The CBO’s bleak projections are on account of the very large commitments on social security spending and medicare/medicaid — spending on these two heads, according to the CBO estimate, would be around 18 per cent of GDP in 2050. That is why reforming the financing of these segments is vital. President Obama has promised to work on it, but how he can do it when the economy is in for a long stretch of difficult times is anyone’s guess.

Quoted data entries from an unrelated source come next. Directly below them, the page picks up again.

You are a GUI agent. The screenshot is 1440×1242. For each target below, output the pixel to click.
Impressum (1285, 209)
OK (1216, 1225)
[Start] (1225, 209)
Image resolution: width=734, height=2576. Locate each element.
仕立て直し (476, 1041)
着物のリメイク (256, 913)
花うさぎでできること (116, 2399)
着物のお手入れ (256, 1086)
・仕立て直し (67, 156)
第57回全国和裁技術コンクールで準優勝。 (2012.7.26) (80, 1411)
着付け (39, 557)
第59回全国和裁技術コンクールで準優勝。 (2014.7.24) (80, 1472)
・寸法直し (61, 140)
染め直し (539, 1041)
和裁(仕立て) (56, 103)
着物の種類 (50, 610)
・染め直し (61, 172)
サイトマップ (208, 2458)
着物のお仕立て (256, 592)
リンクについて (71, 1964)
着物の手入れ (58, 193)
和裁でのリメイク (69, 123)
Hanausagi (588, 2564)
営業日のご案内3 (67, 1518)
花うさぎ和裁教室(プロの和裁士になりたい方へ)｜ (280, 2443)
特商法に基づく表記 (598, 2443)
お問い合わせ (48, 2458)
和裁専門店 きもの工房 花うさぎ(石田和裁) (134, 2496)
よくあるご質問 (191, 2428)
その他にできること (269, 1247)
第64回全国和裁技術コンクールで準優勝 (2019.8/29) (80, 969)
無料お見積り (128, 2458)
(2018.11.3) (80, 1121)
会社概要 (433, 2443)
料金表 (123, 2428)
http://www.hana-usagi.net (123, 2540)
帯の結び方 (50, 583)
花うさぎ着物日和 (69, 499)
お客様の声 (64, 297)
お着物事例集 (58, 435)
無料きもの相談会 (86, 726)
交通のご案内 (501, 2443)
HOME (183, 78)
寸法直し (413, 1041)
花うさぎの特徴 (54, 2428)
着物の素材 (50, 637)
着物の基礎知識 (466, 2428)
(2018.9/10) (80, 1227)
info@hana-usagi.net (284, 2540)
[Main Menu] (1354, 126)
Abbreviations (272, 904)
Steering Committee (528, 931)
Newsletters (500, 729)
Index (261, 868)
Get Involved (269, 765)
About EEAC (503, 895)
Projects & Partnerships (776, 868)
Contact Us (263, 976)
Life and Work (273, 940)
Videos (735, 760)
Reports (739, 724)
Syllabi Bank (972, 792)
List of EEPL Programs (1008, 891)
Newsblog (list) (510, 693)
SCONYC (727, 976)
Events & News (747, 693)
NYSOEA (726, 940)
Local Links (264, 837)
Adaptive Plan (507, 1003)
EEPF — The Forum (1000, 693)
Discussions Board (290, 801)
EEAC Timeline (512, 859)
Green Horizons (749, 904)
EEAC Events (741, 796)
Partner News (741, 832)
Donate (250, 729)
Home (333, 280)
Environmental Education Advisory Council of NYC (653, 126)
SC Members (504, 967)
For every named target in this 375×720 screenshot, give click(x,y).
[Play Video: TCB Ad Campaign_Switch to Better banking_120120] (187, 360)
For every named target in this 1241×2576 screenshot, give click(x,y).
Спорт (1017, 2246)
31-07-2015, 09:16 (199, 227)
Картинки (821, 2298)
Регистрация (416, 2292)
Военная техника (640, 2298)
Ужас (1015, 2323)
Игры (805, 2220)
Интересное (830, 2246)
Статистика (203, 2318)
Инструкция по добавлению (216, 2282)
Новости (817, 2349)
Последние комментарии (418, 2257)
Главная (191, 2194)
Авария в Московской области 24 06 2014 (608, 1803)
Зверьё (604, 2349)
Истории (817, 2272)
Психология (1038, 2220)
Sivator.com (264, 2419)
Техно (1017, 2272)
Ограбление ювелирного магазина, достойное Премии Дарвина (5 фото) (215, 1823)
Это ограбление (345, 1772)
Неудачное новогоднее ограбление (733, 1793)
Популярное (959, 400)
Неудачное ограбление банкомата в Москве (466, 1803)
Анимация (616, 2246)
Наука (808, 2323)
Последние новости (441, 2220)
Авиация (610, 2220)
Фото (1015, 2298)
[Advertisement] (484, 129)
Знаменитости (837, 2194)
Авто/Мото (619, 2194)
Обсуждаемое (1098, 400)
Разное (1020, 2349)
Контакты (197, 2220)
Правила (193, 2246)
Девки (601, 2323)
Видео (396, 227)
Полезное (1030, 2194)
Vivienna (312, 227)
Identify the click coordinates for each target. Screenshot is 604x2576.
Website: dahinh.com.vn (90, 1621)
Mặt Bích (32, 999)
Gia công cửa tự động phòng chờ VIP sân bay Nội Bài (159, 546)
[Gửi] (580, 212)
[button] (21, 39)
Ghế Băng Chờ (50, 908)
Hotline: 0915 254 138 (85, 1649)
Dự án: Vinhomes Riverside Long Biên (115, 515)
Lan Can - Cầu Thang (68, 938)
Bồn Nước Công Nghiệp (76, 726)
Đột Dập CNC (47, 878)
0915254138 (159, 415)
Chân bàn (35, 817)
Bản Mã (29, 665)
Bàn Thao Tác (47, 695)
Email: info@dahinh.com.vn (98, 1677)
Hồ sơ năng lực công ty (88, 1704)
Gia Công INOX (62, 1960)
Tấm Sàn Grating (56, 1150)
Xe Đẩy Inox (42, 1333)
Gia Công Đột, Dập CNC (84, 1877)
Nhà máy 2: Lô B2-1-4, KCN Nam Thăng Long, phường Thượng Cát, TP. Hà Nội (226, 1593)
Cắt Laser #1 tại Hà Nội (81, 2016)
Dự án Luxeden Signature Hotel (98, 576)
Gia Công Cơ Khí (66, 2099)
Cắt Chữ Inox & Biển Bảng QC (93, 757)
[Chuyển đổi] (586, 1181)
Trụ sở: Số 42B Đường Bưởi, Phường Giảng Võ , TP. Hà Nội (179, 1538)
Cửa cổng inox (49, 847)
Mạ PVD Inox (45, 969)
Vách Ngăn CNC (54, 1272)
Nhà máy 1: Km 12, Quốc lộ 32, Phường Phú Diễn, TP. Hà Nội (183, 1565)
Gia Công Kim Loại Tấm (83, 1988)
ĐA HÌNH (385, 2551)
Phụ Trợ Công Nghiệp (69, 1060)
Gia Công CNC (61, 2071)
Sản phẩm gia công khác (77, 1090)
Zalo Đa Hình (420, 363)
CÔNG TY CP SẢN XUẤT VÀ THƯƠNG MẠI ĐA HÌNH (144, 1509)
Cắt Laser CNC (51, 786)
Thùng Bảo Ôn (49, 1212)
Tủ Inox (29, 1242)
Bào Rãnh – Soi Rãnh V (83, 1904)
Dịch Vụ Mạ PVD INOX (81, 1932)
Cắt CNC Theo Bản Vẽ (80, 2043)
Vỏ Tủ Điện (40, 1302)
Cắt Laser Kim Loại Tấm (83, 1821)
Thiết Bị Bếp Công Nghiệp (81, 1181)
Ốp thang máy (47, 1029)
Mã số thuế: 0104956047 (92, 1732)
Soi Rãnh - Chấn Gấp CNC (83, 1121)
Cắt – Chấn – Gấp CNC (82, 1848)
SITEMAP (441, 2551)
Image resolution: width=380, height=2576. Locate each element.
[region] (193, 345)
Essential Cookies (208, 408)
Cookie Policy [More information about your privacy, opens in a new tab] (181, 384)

So far, the reason why China has been willing to invest in low-interest US T-bills is the fact that this financed US imports and thereby helped keep China’s gargantuan export machine working and that, in turn, kept the employment machine humming. In other words, China’s investment in US T-bills was linked to keeping social tensions in China within manageable limits. If one part of the compact isn’t working any more, why honour the other? The short point is that the dollar’s status as the world’s reserve currency is what has allowed the US to sustain what in the long run is an unsustainable economic pattern. There is no immediate challenge to the dollar, and none on the horizon either. But if the US keeps managing its economy in such a manner that the world has to seriously look for an alternative, then an alternative will be born and the US will have lost a principal element of its financial leverage.